Mark frowned but Donghyuck didn't seem fazed by the question or the answer he had to give. In fact, he was rather nonchalant about it. "I don't see mine either, but that's because they're up there." He raised his finger to the sky and smiled sadly.

Donghyuck halted what he was doing and felt his shoulders deflate. "They're probably watching over you. Do you suppose they are?"

"I couldn't say. I wonder what happens after you die," he shifted his focus from the flower chain to Donghyuck's unsure face. "I hope there's a paradise waiting for me. No bills, no worries, no budgets...It would be like that if it was my own version of paradise."

Donghyuck cocked his head to the side. "You have to worry about all that and you're only nineteen?"

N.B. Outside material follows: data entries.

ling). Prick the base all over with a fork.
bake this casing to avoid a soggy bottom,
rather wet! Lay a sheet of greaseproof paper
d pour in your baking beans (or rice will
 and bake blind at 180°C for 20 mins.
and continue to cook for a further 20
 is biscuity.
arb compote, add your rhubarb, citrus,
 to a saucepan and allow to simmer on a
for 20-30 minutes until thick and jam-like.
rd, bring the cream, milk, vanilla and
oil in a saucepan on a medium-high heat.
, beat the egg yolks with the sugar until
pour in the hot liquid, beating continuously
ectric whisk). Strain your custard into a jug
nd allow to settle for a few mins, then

"It's nothing compared to living alone in a field. You must be so lonely here, and your family doesn't even come to see you...And not to mention the cold winters."

"To be honest, summer is eternal here."

But Mark couldn't tell if he was speaking figuratively or literally. His mind flashed back to the day when Donghyuck told him that the garden was 'special', and that it should remain undiscovered. "The biggest mystery about this place is you. I just..." he trailed off and felt around behind him for another flower. "Let's just say that if you actually were a fairy, I wouldn't be surprised."

Donghyuck laughed quietly and threaded another daisy through, making the chain a lot longer than the initial two flowers. He tied the two ends and held it up. "You flatter me. Unfortunately, fairies are too kind a creature to be me."

Mark guided the daisy chain onto Donghyuck's head, where it settled atop his fluffy overgrown hair that caught the sunlight, turning it to gold. He hummed in delight at how it turned out and how pretty the younger boy looked adorned with the very beings he was surrounded by. "You definitely aren't a troll, anyway."

"But an ogre on the other hand-"

"Nah, you're too pretty to be an ogre." They locked eyes and laughed at their childish behaviour. But Mark was being serious; he wouldn't feel so drawn to this place if the boy in it wasn't who he was. The person across from him was Donghyuck, a special boy with so many secrets - the number of untold secrets swamped the number of flowers growing here. But somehow, it worked. He felt drawn to him regardless of what he knew about him. "Aren't you lonely here?"

"Maybe I once was," he shrugged, unsure since he had spent so long alone that he'd never had anything to compare it to. He glanced up at Mark and his eyes softened. "But I'm not now that you're here."